[Source records]
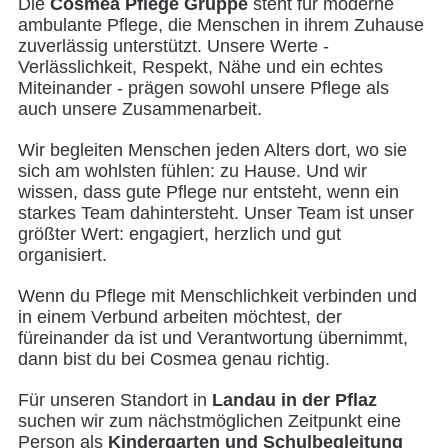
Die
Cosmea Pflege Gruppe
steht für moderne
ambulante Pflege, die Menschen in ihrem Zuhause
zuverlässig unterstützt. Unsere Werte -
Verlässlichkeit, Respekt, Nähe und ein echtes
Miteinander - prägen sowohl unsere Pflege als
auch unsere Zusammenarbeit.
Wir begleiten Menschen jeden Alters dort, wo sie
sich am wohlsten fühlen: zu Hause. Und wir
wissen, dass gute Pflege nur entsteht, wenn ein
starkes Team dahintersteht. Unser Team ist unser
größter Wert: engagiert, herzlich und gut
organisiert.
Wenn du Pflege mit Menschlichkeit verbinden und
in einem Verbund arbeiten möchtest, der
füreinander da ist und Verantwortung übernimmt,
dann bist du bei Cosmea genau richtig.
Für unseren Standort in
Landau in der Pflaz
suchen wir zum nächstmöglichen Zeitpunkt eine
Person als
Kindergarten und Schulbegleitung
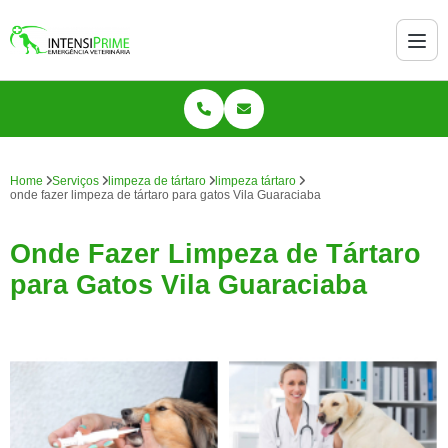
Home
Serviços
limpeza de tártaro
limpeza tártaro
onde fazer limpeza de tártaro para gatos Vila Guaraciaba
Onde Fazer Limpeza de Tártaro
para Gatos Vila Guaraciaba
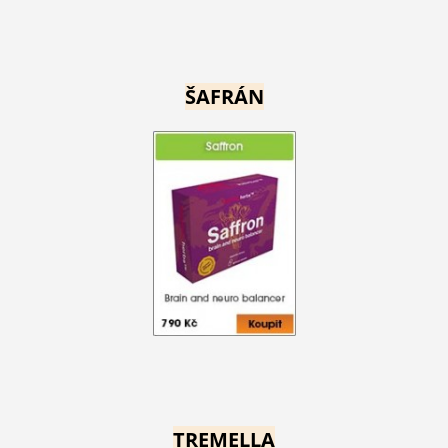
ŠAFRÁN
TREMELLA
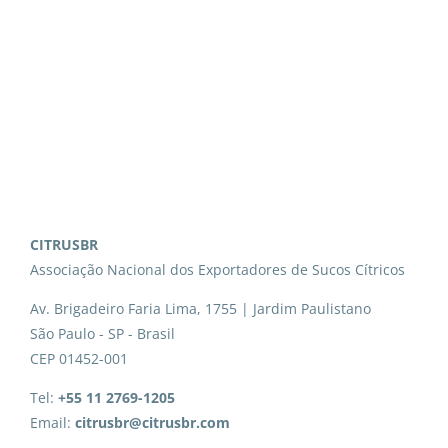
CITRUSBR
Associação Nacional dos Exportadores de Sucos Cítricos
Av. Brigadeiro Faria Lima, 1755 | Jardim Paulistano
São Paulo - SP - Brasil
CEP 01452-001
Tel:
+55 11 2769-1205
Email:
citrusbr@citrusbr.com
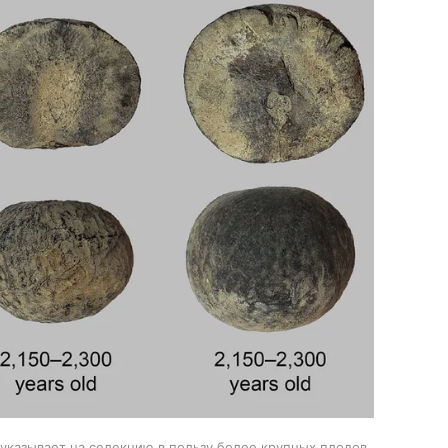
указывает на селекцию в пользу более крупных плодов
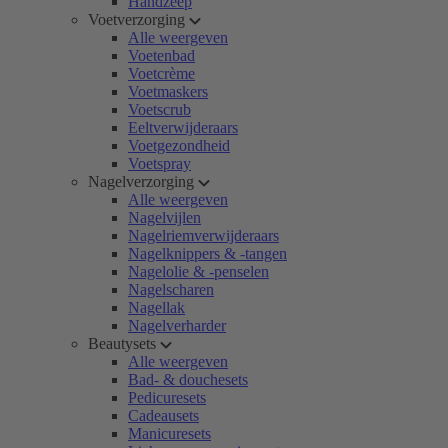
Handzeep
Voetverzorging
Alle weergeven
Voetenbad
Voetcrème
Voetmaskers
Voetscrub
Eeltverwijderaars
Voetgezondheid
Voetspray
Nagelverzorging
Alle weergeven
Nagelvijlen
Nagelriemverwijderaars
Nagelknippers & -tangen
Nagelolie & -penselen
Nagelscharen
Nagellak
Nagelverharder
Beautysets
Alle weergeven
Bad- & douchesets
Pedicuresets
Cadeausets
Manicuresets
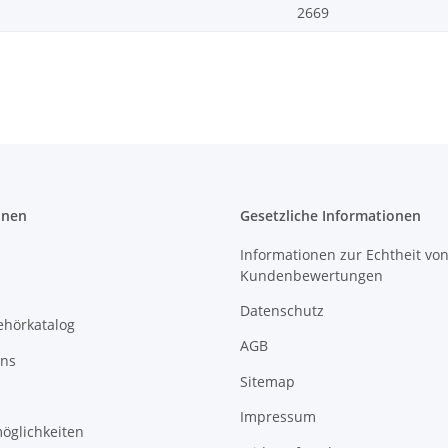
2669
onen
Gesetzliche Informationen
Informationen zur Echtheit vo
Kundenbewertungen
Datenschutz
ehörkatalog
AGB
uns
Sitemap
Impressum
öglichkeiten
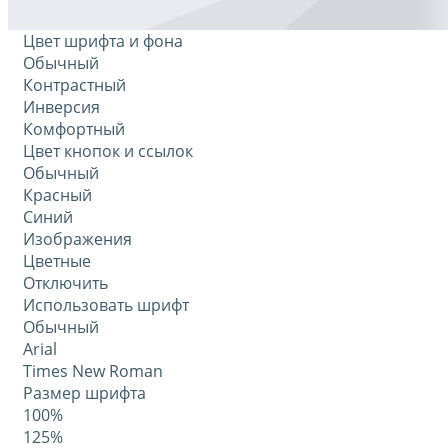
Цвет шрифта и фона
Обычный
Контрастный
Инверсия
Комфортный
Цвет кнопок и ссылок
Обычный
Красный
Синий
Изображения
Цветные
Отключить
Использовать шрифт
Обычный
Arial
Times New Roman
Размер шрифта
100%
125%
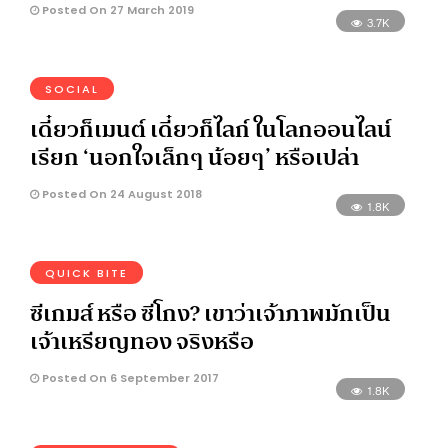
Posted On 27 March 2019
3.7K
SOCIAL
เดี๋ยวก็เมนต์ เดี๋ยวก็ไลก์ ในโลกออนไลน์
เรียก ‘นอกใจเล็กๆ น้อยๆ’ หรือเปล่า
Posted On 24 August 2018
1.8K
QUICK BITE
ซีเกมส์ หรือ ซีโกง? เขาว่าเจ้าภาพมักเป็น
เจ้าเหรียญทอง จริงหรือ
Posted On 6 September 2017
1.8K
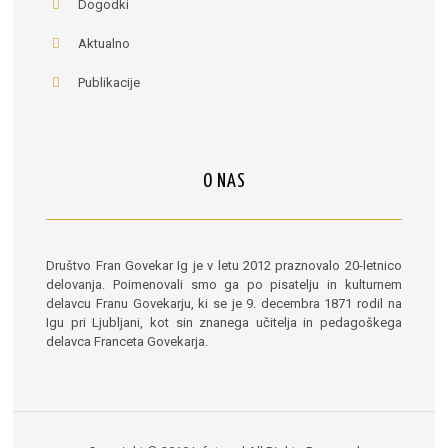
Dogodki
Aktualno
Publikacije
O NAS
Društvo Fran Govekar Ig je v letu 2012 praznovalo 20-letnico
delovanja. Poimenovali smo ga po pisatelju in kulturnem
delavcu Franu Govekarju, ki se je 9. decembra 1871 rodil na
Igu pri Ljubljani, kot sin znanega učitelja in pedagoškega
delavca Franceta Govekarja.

_What the task asks_:
Return the data exactly as it stands, minus the pictures.

_Answer section_:
Die
Cosmea Pflege Gruppe
steht für moderne
ambulante Pflege, die Menschen in ihrem Zuhause
zuverlässig unterstützt. Unsere Werte -
Verlässlichkeit, Respekt, Nähe und ein echtes
Miteinander - prägen sowohl unsere Pflege als
auch unsere Zusammenarbeit.
Wir begleiten Menschen jeden Alters dort, wo sie
sich am wohlsten fühlen: zu Hause. Und wir
wissen, dass gute Pflege nur entsteht, wenn ein
starkes Team dahintersteht. Unser Team ist unser
größter Wert: engagiert, herzlich und gut
organisiert.
Wenn du Pflege mit Menschlichkeit verbinden und
in einem Verbund arbeiten möchtest, der
füreinander da ist und Verantwortung übernimmt,
dann bist du bei Cosmea genau richtig.
Für unseren Standort in
Landau in der Pflaz
suchen wir zum nächstmöglichen Zeitpunkt eine
Person als
Kindergarten und Schulbegleitung
Home
Serviços
limpeza de tártaro
limpeza tártaro
onde fazer limpeza de tártaro para gatos Vila Guaraciaba
Onde Fazer Limpeza de Tártaro
para Gatos Vila Guaraciaba
ŠAFRÁN
TREMELLA
CITRUSBR
Associação Nacional dos Exportadores de Sucos Cítricos
Av. Brigadeiro Faria Lima, 1755 | Jardim Paulistano
São Paulo - SP - Brasil
CEP 01452-001
Tel:
+55 11 2769-1205
Email:
citrusbr@citrusbr.com
указывает на селекцию в пользу более крупных плодов
Handzeep
Voetverzorging
Alle weergeven
Voetenbad
Voetcrème
Voetmaskers
Voetscrub
Eeltverwijderaars
Voetgezondheid
Voetspray
Nagelverzorging
Alle weergeven
Nagelvijlen
Nagelriemverwijderaars
Nagelknippers & -tangen
Nagelolie & -penselen
Nagelscharen
Nagellak
Nagelverharder
Beautysets
Alle weergeven
Bad- & douchesets
Pedicuresets
Cadeausets
Manicuresets
2669
onen
Gesetzliche Informationen
Informationen zur Echtheit vo
Kundenbewertungen
Datenschutz
ehörkatalog
AGB
uns
Sitemap
Impressum
öglichkeiten
Цвет шрифта и фона
Обычный
Контрастный
Инверсия
Комфортный
Цвет кнопок и ссылок
Обычный
Красный
Синий
Изображения
Цветные
Отключить
Использовать шрифт
Обычный
Arial
Times New Roman
Размер шрифта
100%
125%
Posted On 27 March 2019
3.7K
SOCIAL
เดี๋ยวก็เมนต์ เดี๋ยวก็ไลก์ ในโลกออนไลน์
เรียก ‘นอกใจเล็กๆ น้อยๆ’ หรือเปล่า
Posted On 24 August 2018
1.8K
QUICK BITE
ซีเกมส์ หรือ ซีโกง? เขาว่าเจ้าภาพมักเป็น
เจ้าเหรียญทอง จริงหรือ
Posted On 6 September 2017
1.8K
Dogodki
Aktualno
Publikacije
O NAS
Društvo Fran Govekar Ig je v letu 2012 praznovalo 20-letnico
delovanja. Poimenovali smo ga po pisatelju in kulturnem
delavcu Franu Govekarju, ki se je 9. decembra 1871 rodil na
Igu pri Ljubljani, kot sin znanega učitelja in pedagoškega
delavca Franceta Govekarja.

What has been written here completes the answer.